Search code examples
sqlpostgresqlpostgisgreatest-n-per-grouppoint-in-polygon

Assign point with largest population from set of points contained in a polygon


I'm trying to add a "population-based-centroid" column to a series of U.S. county polygons, where the location is not based on the geographic centroid of the polygon, but rather on the location of the geonames populated place with the largest population.

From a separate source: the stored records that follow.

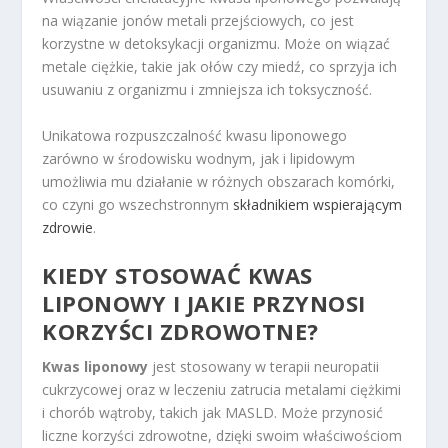
na wiązanie jonów metali przejściowych, co jest
korzystne w detoksykacji organizmu. Może on wiązać
metale ciężkie, takie jak ołów czy miedź, co sprzyja ich
usuwaniu z organizmu i zmniejsza ich toksyczność.
Unikatowa rozpuszczalność kwasu liponowego
zarówno w środowisku wodnym, jak i lipidowym
umożliwia mu działanie w różnych obszarach komórki,
co czyni go wszechstronnym
składnikiem wspierającym
zdrowie
.
KIEDY STOSOWAĆ KWAS
LIPONOWY I JAKIE PRZYNOSI
KORZYŚCI ZDROWOTNE?
Kwas liponowy
jest stosowany w terapii neuropatii
cukrzycowej oraz w leczeniu zatrucia metalami ciężkimi
i chorób wątroby, takich jak MASLD. Może przynosić
liczne korzyści zdrowotne, dzięki swoim właściwościom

For example, I want to assign the geometry of the arrow-indicated point (point diameter = population) to the selected polygon's population-based-centroid column:

enter image description here

I've tested this query, and it returns the correct geometry for any given polygon (Boston's Suffolk County, for example):

SELECT g1.the_geom
FROM counties c1
JOIN geonames g1
ON ST_Contains(c1.the_geom, g1.the_geom)
WHERE c1.name = 'Suffolk County, MA'
ORDER BY g1.population DESC
LIMIT 1;

However, I'm dealing with ~4000 polygons, and when I try to use the query in an UPDATE function like this it hangs indefinitely (or at least far longer than it should for this number of features):

UPDATE counties
    SET the_geom_popcentroid = (
        SELECT g1.the_geom
        FROM counties c1
        JOIN geonames g1
        ON ST_Contains(c1.the_geom, g1.the_geom)
        ORDER BY g1.population DESC
        LIMIT 1
    );

Where have I nested this UPDATE function incorrectly?


Solution

  • It helps to use a window function here:

     WITH max_pop as (
      SELECT DISTINCT c.id as county_id,
        first_value(g.the_geom) OVER (PARTITION BY c.name ORDER BY g.population DESC) as the_geom
      FROM counties c
      JOIN geonames g
        ON ST_Intersects(c.the_geom,g.the_geom)
      )
    UPDATE counties
    SET pop_center_geom=max_pop.the_geom
    FROM max_pop
    WHERE counties.id=max_pop.county_id;
    

    What we're doing:

    Ordering the cities in each county by population descending, then taking the geometry of the first one and the id of the county in which it resides.

    We then update the county table using the id and the geometry we got.

    I prefer this to DISTINCT ON method mentioned because to me it's more explicit about what's happening and relies less on "side-effects" (for lack of a better word).